• YOUR OBJECTIVE: Retype all of the data word for word, without pictures.

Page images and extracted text
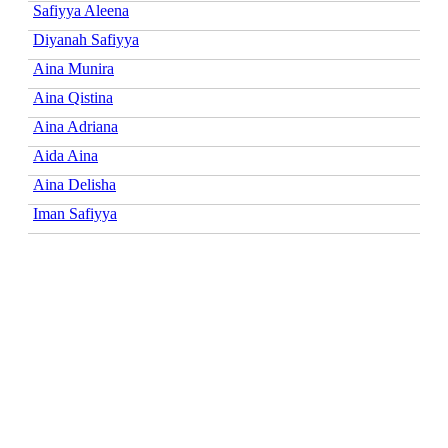
Safiyya Aleena
Diyanah Safiyya
Aina Munira
Aina Qistina
Aina Adriana
Aida Aina
Aina Delisha
Iman Safiyya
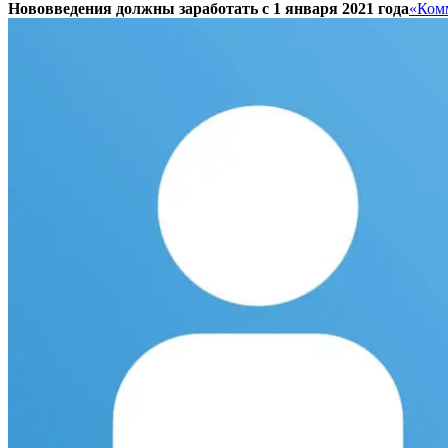
Нововведения должны заработать с 1 января 2021 года
«Ком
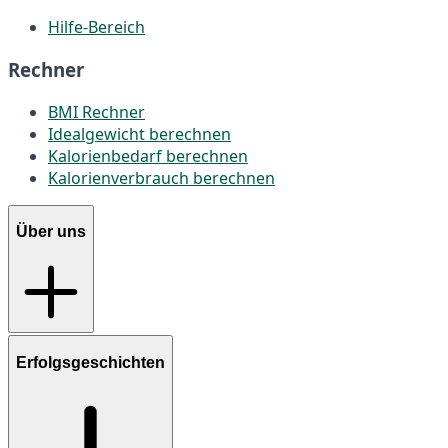
Hilfe-Bereich
Rechner
BMI Rechner
Idealgewicht berechnen
Kalorienbedarf berechnen
Kalorienverbrauch berechnen
Über uns
Erfolgsgeschichten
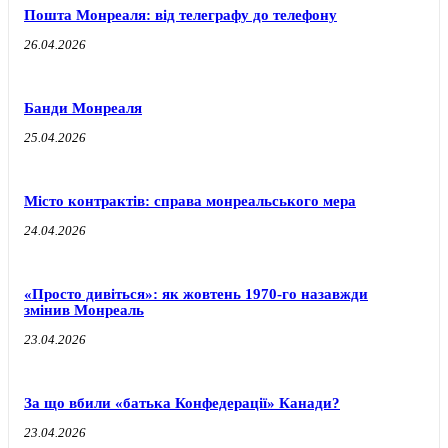
Пошта Монреаля: від телеграфу до телефону
26.04.2026
Банди Монреаля
25.04.2026
Місто контрактів: справа монреальського мера
24.04.2026
«Просто дивіться»: як жовтень 1970-го назавжди
змінив Монреаль
23.04.2026
За що вбили «батька Конфедерації» Канади?
23.04.2026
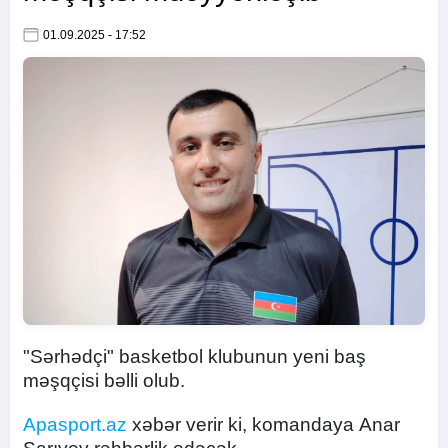
01.09.2025 - 17:52
"Sərhədçi" basketbol klubunun yeni baş
məşqçisi bəlli olub.
Apasport.az
xəbər verir ki, komandaya Anar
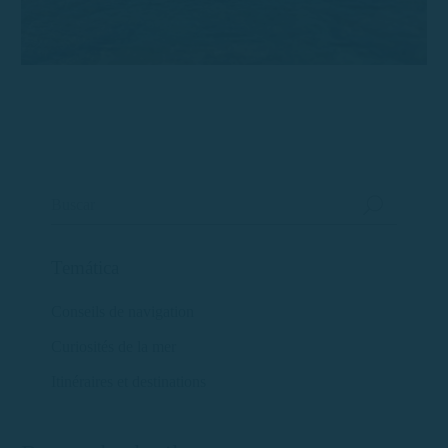
Temática
Conseils de navigation
Curiosités de la mer
Itinéraires et destinations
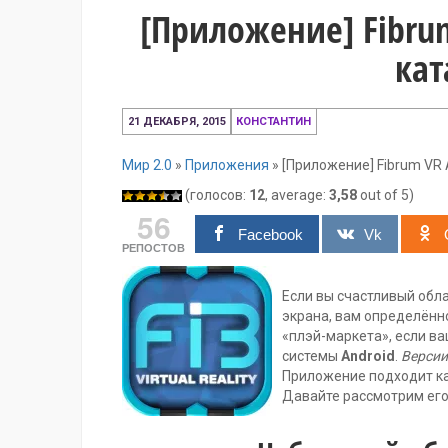
[Приложение] Fibru
кат
15
21 ДЕКАБРЯ, 2015
КОНСТАНТИН
декабря,
2016
Мир 2.0
»
Приложения
»
[Приложение] Fibrum VR 
(голосов:
12
, average:
3,58
out of 5)
56
Facebook
Vk
РЕПОСТОВ
Если вы счастливый обл
экрана, вам определённ
«плэй-маркета», если в
системы
Android
.
Версии
Приложение подходит как
Давайте рассмотрим его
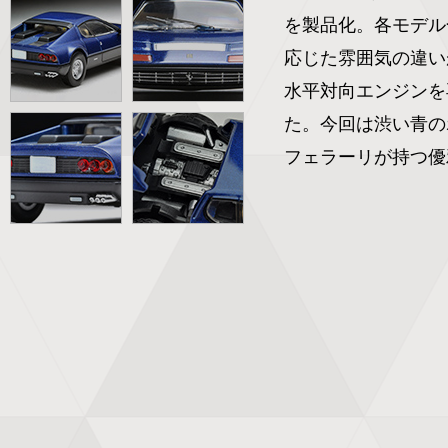
を製品化。各モデル
応じた雰囲気の違い
水平対向エンジンを
た。今回は渋い青の
フェラーリが持つ優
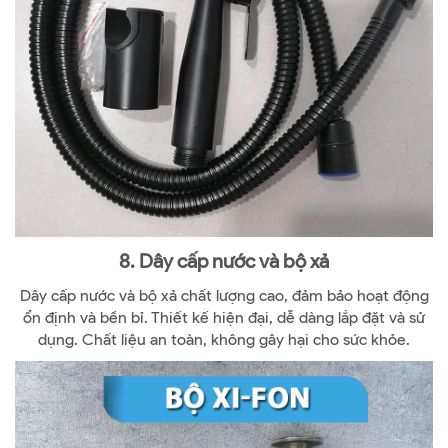
8. Dây cấp nước và bộ xả
Dây cấp nước và bộ xả chất lượng cao, đảm bảo hoạt động
ổn định và bền bỉ. Thiết kế hiện đại, dễ dàng lắp đặt và sử
dụng. Chất liệu an toàn, không gây hại cho sức khỏe.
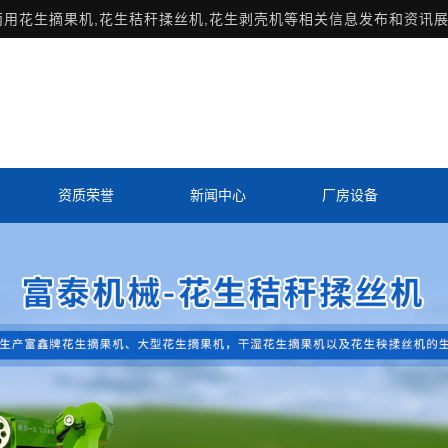
两用花生摘果机,花生秸秆揉丝机,花生剥壳机等相关信息发布和资讯展
资质荣誉
新闻中心
厂房设备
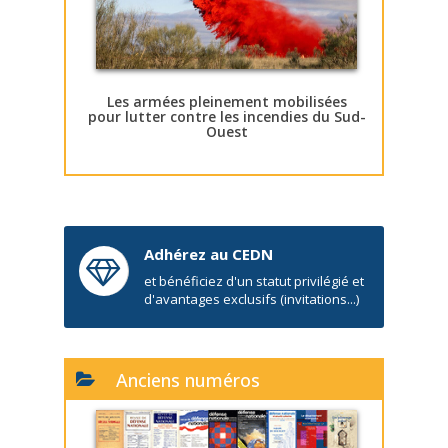
Les armées pleinement mobilisées
pour lutter contre les incendies du Sud-
Ouest
Adhérez au CEDN
et bénéficiez d'un statut privilégié et
d'avantages exclusifs (invitations...)
Anciens numéros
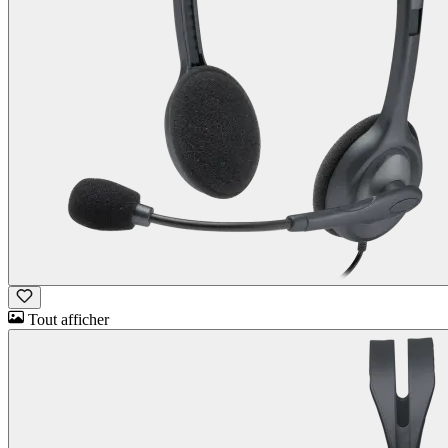
Tout afficher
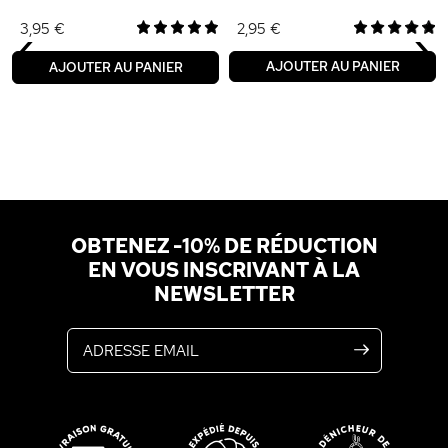
‹
›
3,95 €
2,95 €
AJOUTER AU PANIER
AJOUTER AU PANIER
OBTENEZ -10% DE RÉDUCTION
EN VOUS INSCRIVANT À LA
NEWSLETTER
Adresse email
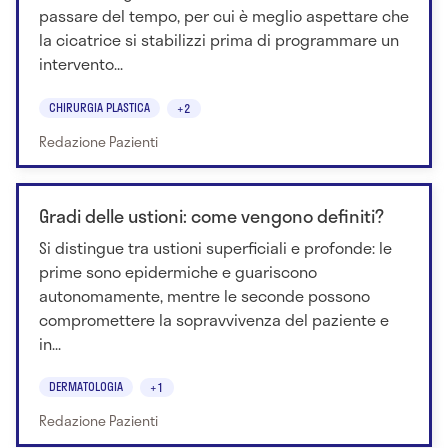
passare del tempo, per cui è meglio aspettare che
la cicatrice si stabilizzi prima di programmare un
intervento...
CHIRURGIA PLASTICA
+2
Redazione Pazienti
Gradi delle ustioni: come vengono definiti?
Si distingue tra ustioni superficiali e profonde: le
prime sono epidermiche e guariscono
autonomamente, mentre le seconde possono
compromettere la sopravvivenza del paziente e
in...
DERMATOLOGIA
+1
Redazione Pazienti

• RESPONSE:
Safiyya Aleena
Diyanah Safiyya
Aina Munira
Aina Qistina
Aina Adriana
Aida Aina
Aina Delisha
Iman Safiyya
Нововведения должны заработать с 1 января 2021 года
«Ком
Hilfe-Bereich
Rechner
BMI Rechner
Idealgewicht berechnen
Kalorienbedarf berechnen
Kalorienverbrauch berechnen
Über uns
Erfolgsgeschichten
Пошта Монреаля: від телеграфу до телефону
26.04.2026
Банди Монреаля
25.04.2026
Місто контрактів: справа монреальського мера
24.04.2026
«Просто дивіться»: як жовтень 1970-го назавжди
змінив Монреаль
23.04.2026
За що вбили «батька Конфедерації» Канади?
23.04.2026
01.09.2025 - 17:52
"Sərhədçi" basketbol klubunun yeni baş
məşqçisi bəlli olub.
Apasport.az
xəbər verir ki, komandaya Anar
Temática
Conseils de navigation
Curiosités de la mer
Itinéraires et destinations
[Приложение] Fibru
кат
15
21 ДЕКАБРЯ, 2015
КОНСТАНТИН
декабря,
2016
Мир 2.0
»
Приложения
»
[Приложение] Fibrum VR 
(голосов:
12
, average:
3,58
out of 5)
56
Facebook
Vk
РЕПОСТОВ
Если вы счастливый обл
экрана, вам определённ
«плэй-маркета», если в
системы
Android
.
Версии
Приложение подходит как
Давайте рассмотрим его
を製品化。各モデル
応じた雰囲気の違い
水平対向エンジンを
た。今回は渋い青の
フェラーリが持つ優
8. Dây cấp nước và bộ xả
Dây cấp nước và bộ xả chất lượng cao, đảm bảo hoạt động
ổn định và bền bỉ. Thiết kế hiện đại, dễ dàng lắp đặt và sử
dụng. Chất liệu an toàn, không gây hại cho sức khỏe.
两用花生摘果机,花生秸秆揉丝机,花生剥壳机等相关信息发布和资讯展
资质荣誉
新闻中心
厂房设备
Les armées pleinement mobilisées
pour lutter contre les incendies du Sud-
Ouest
Adhérez au CEDN
et bénéficiez d'un statut privilégié et
d'avantages exclusifs (invitations...)
Anciens numéros
Tout afficher
‹
›
3,95 €
2,95 €
AJOUTER AU PANIER
AJOUTER AU PANIER
OBTENEZ -10% DE RÉDUCTION
EN VOUS INSCRIVANT À LA
NEWSLETTER
Adresse email
passare del tempo, per cui è meglio aspettare che
la cicatrice si stabilizzi prima di programmare un
intervento...
CHIRURGIA PLASTICA
+2
Redazione Pazienti
Gradi delle ustioni: come vengono definiti?
Si distingue tra ustioni superficiali e profonde: le
prime sono epidermiche e guariscono
autonomamente, mentre le seconde possono
compromettere la sopravvivenza del paziente e
in...
DERMATOLOGIA
+1
Redazione Pazienti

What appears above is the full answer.